··· INPUT FOR THIS TASK
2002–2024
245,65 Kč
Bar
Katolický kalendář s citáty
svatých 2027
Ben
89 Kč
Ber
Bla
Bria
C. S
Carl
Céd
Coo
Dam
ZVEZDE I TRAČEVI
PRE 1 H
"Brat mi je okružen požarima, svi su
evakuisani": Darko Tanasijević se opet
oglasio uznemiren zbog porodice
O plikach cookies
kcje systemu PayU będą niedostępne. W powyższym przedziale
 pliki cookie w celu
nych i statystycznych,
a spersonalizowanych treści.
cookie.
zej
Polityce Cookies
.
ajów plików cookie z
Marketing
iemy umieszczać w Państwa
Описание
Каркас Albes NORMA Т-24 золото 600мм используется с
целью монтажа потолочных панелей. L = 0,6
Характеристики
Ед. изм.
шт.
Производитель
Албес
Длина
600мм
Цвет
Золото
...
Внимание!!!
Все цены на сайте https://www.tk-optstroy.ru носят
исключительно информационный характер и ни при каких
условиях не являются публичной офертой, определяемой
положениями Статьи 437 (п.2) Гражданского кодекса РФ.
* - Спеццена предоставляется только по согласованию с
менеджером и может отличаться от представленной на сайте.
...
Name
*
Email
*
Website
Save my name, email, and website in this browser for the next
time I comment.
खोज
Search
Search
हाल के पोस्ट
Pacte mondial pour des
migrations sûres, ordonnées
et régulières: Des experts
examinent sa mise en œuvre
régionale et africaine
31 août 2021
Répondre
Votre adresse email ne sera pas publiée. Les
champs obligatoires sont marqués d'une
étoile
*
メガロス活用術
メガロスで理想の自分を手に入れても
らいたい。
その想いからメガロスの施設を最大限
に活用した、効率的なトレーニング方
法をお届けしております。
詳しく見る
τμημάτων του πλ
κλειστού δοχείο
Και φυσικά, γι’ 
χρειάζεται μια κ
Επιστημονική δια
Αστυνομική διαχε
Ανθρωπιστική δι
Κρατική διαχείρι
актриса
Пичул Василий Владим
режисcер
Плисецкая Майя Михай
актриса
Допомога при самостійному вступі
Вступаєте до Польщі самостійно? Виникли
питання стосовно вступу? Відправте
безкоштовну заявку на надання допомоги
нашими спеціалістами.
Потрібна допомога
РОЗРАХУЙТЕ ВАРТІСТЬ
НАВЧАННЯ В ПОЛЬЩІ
······
#### [PROBLEM DETAILS]
Write out a word-for-word copy of every entry above.

#### [TASK SOLUTION]
2002–2024
245,65 Kč
Bar
Katolický kalendář s citáty
svatých 2027
Ben
89 Kč
Ber
Bla
Bria
C. S
Carl
Céd
Coo
Dam
ZVEZDE I TRAČEVI
PRE 1 H
"Brat mi je okružen požarima, svi su
evakuisani": Darko Tanasijević se opet
oglasio uznemiren zbog porodice
O plikach cookies
kcje systemu PayU będą niedostępne. W powyższym przedziale
 pliki cookie w celu
nych i statystycznych,
a spersonalizowanych treści.
cookie.
zej
Polityce Cookies
.
ajów plików cookie z
Marketing
iemy umieszczać w Państwa
Описание
Каркас Albes NORMA Т-24 золото 600мм используется с
целью монтажа потолочных панелей. L = 0,6
Характеристики
Ед. изм.
шт.
Производитель
Албес
Длина
600мм
Цвет
Золото
...
Внимание!!!
Все цены на сайте https://www.tk-optstroy.ru носят
исключительно информационный характер и ни при каких
условиях не являются публичной офертой, определяемой
положениями Статьи 437 (п.2) Гражданского кодекса РФ.
* - Спеццена предоставляется только по согласованию с
менеджером и может отличаться от представленной на сайте.
...
Name
*
Email
*
Website
Save my name, email, and website in this browser for the next
time I comment.
खोज
Search
Search
हाल के पोस्ट
Pacte mondial pour des
migrations sûres, ordonnées
et régulières: Des experts
examinent sa mise en œuvre
régionale et africaine
31 août 2021
Répondre
Votre adresse email ne sera pas publiée. Les
champs obligatoires sont marqués d'une
étoile
*
メガロス活用術
メガロスで理想の自分を手に入れても
らいたい。
その想いからメガロスの施設を最大限
に活用した、効率的なトレーニング方
法をお届けしております。
詳しく見る
τμημάτων του πλ
κλειστού δοχείο
Και φυσικά, γι’ 
χρειάζεται μια κ
Επιστημονική δια
Αστυνομική διαχε
Ανθρωπιστική δι
Κρατική διαχείρι
актриса
Пичул Василий Владим
режисcер
Плисецкая Майя Михай
актриса
Допомога при самостійному вступі
Вступаєте до Польщі самостійно? Виникли
питання стосовно вступу? Відправте
безкоштовну заявку на надання допомоги
нашими спеціалістами.
Потрібна допомога
РОЗРАХУЙТЕ ВАРТІСТЬ
НАВЧАННЯ В ПОЛЬЩІ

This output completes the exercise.